Ricardo_1 This week on Food For Thought, meet Ricardo Larrivee, the man behind Canada’s first truly national magazine devoted to food.  To listen to an MP3 of my documentary about him, click here .

Ricardo is a busy guy.  He has a French-language cooking show, a French-language food magazine, a new English language cooking show on the Food Network called Ricardo and Friends, and now he has launched a new national food magazine, Ricardo. Ricardo_mag I hope you will all try out a copy and help him realize the dream of a top class food magazine that covers the Canadian food scene, coast to coast.

While he was visiting, together we cooked an excellent scallop dish from the magazine.  I used not only scallops, but some halibut cheeks as well, which are increasingly available on the West Coast.
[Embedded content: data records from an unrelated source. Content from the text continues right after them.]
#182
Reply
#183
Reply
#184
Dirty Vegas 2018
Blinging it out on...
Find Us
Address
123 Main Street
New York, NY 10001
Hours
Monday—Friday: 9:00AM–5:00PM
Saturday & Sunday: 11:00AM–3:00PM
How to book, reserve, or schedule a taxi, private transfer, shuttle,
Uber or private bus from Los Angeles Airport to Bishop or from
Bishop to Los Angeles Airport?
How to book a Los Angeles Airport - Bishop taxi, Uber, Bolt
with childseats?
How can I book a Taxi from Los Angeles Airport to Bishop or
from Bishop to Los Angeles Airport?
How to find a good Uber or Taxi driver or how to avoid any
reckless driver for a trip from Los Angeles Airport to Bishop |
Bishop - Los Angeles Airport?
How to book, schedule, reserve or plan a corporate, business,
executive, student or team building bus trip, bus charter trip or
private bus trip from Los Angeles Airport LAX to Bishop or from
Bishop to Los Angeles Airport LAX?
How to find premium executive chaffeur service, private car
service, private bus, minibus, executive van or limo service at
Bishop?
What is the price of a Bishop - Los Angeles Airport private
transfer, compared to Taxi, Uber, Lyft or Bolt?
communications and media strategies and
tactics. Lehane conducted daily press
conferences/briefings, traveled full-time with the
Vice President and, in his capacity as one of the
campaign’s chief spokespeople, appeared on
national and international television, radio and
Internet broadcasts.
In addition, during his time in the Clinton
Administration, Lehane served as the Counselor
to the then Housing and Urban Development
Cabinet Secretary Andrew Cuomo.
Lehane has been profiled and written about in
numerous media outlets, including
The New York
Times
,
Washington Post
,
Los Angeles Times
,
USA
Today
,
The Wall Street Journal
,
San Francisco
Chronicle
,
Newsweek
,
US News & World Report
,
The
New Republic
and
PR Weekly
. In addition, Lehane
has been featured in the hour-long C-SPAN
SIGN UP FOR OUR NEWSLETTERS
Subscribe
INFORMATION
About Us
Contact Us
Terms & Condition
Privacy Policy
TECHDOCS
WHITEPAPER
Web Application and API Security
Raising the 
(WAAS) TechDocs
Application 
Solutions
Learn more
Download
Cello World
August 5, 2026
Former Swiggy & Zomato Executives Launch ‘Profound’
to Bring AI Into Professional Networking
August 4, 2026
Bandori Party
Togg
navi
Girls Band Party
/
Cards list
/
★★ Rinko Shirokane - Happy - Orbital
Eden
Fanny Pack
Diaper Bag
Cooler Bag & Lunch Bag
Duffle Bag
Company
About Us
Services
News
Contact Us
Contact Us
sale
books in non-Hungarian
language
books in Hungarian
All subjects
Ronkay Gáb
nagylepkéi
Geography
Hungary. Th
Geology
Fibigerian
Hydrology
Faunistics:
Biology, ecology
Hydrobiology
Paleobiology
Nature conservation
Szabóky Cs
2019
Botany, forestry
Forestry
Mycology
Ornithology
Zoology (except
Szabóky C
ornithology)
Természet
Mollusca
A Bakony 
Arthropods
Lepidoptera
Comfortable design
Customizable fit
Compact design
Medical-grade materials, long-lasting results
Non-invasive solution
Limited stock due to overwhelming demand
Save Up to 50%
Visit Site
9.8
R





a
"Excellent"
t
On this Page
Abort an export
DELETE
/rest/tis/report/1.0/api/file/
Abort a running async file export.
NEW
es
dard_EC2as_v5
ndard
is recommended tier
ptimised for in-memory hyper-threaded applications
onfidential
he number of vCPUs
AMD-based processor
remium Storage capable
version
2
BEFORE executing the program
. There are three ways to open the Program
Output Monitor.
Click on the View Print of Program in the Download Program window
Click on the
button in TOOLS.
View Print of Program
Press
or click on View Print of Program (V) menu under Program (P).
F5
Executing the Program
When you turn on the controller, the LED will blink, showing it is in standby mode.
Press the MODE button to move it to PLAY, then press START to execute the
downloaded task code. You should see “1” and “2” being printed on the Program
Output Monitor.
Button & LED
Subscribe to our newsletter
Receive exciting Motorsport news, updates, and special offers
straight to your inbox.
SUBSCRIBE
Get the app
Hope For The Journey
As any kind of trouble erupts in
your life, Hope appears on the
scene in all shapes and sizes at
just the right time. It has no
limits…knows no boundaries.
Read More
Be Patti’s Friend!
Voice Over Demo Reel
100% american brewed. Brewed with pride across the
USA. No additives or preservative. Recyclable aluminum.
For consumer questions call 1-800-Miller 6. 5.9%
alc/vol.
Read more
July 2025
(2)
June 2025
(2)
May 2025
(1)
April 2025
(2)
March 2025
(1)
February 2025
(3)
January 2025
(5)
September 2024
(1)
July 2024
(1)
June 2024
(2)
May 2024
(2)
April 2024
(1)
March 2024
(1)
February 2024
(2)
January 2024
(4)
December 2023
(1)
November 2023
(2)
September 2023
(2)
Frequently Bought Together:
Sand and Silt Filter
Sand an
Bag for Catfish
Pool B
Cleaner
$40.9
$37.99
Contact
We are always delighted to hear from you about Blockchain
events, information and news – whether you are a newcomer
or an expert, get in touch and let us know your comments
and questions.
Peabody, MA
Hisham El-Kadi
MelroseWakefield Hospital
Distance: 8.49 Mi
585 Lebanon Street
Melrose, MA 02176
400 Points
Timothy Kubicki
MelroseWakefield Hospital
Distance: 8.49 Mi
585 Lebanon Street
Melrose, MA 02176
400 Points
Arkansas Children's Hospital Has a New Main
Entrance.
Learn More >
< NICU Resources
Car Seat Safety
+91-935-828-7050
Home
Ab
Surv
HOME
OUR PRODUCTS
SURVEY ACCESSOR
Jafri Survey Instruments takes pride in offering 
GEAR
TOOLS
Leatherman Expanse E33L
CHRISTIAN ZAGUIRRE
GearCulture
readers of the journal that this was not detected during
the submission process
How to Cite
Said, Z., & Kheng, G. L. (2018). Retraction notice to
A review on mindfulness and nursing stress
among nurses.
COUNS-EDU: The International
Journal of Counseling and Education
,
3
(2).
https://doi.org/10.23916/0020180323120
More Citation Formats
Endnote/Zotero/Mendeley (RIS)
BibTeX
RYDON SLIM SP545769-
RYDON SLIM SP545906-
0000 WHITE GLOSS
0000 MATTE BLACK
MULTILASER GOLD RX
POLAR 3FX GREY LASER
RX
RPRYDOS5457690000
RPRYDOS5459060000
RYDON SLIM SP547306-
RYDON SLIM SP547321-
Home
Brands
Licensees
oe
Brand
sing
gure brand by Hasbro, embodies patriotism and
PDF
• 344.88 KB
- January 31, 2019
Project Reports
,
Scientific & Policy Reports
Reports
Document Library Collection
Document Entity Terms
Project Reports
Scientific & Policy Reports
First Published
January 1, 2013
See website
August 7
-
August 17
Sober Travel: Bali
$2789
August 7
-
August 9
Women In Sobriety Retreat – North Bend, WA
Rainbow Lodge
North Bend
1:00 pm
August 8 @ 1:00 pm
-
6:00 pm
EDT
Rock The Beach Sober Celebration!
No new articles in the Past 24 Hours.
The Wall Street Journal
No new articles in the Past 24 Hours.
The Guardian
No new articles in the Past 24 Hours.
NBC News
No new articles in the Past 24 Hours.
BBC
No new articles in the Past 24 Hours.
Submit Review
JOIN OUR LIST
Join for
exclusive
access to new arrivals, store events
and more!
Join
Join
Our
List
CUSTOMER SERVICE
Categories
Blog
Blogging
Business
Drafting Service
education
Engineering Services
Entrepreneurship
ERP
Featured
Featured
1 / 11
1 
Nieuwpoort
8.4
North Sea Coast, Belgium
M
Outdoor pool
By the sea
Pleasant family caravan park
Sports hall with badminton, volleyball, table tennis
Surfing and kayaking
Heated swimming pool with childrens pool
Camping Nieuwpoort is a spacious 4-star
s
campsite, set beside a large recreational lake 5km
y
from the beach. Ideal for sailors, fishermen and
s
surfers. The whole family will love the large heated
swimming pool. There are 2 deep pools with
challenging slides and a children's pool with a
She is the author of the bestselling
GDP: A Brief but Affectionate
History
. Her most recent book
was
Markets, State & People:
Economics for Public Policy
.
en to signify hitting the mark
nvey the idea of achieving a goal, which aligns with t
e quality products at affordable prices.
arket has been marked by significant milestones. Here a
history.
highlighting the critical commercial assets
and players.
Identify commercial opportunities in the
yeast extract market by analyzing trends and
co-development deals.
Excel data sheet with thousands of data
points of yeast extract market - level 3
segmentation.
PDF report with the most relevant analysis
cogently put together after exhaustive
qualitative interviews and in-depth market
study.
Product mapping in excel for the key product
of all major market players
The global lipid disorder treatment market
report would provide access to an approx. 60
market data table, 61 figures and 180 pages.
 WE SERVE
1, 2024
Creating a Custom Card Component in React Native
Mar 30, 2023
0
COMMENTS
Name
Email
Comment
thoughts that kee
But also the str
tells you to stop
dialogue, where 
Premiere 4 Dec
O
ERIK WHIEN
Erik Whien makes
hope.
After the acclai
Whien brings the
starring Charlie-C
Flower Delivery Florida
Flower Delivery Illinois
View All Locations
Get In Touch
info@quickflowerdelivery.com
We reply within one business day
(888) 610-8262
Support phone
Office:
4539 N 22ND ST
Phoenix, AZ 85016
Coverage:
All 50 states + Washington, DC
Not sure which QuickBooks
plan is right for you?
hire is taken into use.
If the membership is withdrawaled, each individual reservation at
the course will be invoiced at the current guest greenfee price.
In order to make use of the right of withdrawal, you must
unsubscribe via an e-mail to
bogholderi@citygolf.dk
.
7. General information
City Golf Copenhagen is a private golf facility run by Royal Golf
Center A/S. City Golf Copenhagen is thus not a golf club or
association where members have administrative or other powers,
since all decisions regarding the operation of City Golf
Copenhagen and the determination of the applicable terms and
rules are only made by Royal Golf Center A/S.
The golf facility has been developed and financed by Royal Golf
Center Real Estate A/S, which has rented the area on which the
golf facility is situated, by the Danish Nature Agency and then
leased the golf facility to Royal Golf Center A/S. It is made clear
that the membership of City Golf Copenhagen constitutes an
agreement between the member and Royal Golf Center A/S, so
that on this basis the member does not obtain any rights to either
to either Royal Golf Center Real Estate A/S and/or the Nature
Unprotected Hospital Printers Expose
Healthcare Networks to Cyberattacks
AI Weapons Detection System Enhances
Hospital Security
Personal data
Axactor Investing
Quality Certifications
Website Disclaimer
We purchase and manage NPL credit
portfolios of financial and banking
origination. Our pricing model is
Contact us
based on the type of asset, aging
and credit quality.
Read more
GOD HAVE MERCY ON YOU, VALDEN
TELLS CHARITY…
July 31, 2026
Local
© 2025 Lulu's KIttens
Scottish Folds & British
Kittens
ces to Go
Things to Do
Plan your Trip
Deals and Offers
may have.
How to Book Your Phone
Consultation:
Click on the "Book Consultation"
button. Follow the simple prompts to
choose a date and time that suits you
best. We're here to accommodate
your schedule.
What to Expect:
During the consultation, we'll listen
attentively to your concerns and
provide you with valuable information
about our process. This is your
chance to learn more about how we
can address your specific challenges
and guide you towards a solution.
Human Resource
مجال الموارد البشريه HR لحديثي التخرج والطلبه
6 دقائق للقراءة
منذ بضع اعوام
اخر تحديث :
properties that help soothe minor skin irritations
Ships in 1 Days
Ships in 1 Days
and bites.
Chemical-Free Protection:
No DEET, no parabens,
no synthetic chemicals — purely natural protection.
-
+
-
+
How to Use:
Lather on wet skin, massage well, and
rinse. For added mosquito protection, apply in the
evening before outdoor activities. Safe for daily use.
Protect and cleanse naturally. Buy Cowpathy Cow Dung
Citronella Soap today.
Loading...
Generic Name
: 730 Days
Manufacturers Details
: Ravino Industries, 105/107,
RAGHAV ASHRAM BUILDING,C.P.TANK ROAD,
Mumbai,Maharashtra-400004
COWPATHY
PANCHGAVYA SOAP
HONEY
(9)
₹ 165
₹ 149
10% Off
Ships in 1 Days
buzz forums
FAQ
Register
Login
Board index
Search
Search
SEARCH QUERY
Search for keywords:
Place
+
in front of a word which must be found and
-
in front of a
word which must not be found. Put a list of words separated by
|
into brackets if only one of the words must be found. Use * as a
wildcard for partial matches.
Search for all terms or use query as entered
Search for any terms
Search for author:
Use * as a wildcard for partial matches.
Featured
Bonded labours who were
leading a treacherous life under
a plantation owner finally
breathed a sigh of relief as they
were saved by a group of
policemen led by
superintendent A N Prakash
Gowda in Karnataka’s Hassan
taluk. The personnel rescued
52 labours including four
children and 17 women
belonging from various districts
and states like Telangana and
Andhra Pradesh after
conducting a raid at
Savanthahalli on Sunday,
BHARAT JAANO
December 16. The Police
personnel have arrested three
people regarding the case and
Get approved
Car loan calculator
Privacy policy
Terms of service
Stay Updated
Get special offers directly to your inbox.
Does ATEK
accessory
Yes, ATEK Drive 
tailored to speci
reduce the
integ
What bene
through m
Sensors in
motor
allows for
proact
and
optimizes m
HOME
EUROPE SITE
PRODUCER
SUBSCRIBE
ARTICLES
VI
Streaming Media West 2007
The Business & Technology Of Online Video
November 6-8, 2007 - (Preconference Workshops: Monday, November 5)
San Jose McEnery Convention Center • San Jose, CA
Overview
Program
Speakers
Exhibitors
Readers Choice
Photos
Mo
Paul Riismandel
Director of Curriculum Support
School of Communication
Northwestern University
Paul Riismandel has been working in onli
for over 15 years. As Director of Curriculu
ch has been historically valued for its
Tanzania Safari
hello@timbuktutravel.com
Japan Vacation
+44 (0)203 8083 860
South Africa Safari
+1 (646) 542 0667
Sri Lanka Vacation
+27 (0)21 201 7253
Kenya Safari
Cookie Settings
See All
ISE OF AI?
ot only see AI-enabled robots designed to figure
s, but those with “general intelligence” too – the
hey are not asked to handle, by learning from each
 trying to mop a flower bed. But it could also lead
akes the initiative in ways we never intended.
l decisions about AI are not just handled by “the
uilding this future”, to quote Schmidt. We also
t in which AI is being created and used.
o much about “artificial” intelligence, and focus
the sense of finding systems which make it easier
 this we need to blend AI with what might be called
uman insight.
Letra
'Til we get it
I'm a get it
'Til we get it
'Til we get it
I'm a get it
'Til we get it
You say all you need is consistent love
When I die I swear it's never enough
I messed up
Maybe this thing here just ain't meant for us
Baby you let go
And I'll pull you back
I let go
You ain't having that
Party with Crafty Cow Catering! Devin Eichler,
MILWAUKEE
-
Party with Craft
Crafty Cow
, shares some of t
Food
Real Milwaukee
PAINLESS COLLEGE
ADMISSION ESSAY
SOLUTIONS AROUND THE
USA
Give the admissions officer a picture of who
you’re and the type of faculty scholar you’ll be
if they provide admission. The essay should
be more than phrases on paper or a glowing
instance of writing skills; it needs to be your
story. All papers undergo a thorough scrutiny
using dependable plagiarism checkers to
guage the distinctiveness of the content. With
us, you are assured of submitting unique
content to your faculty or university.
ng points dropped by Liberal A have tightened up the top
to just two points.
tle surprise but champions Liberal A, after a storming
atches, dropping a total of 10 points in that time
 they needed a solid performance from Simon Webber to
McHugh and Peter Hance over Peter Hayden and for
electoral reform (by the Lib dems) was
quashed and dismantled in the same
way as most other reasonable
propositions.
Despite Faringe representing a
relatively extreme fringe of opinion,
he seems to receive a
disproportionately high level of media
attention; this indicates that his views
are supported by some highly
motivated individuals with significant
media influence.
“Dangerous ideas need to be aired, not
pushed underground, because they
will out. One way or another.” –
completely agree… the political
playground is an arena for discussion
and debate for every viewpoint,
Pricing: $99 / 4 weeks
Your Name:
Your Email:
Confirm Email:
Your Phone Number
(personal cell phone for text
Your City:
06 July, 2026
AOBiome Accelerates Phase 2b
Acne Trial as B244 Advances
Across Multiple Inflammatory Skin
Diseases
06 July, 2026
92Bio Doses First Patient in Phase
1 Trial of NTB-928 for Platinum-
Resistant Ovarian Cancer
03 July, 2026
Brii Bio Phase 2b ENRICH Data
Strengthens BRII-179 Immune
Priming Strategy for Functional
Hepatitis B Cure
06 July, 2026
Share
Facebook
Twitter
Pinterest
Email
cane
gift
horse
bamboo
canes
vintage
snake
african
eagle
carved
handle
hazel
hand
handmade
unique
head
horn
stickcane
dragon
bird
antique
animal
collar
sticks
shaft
Scallops with Orange Butter  by Ricardo

Preparation time: 20 minutes
Cooking time: 20 minutes
Yield: 4 servings

250 ml (1 cup) orange juice
10 ml (2 teaspoons) whole-grain mustard
30 ml (2 tablespoons) balsamic vinegar
16 large scallops, patted dry
45 ml (3 tablespoons) butter
500 ml (2 cups) pea sprouts
2 navel oranges, peeled and cut into supremes (segments without membranes)
Salt and pepper

Preheat the oven to 100°C (200°F).

In a saucepan, bring the orange juice to a boil. Reduce until 125 ml (1/2 cup) of liquid remains, about 5 minutes. Add the mustard and vinegar. Set aside.

In a large non-stick pan, brown the scallops in the butter over high heat, about 2 minutes per side. Season with salt and pepper. Transfer the scallops to a plate and keep warm in the oven.

Over low heat, deglaze the hot pan with the reserved juice mixture.

Arrange the scallops, sprouts and orange segments on 4 plates. Drizzle with the sauce.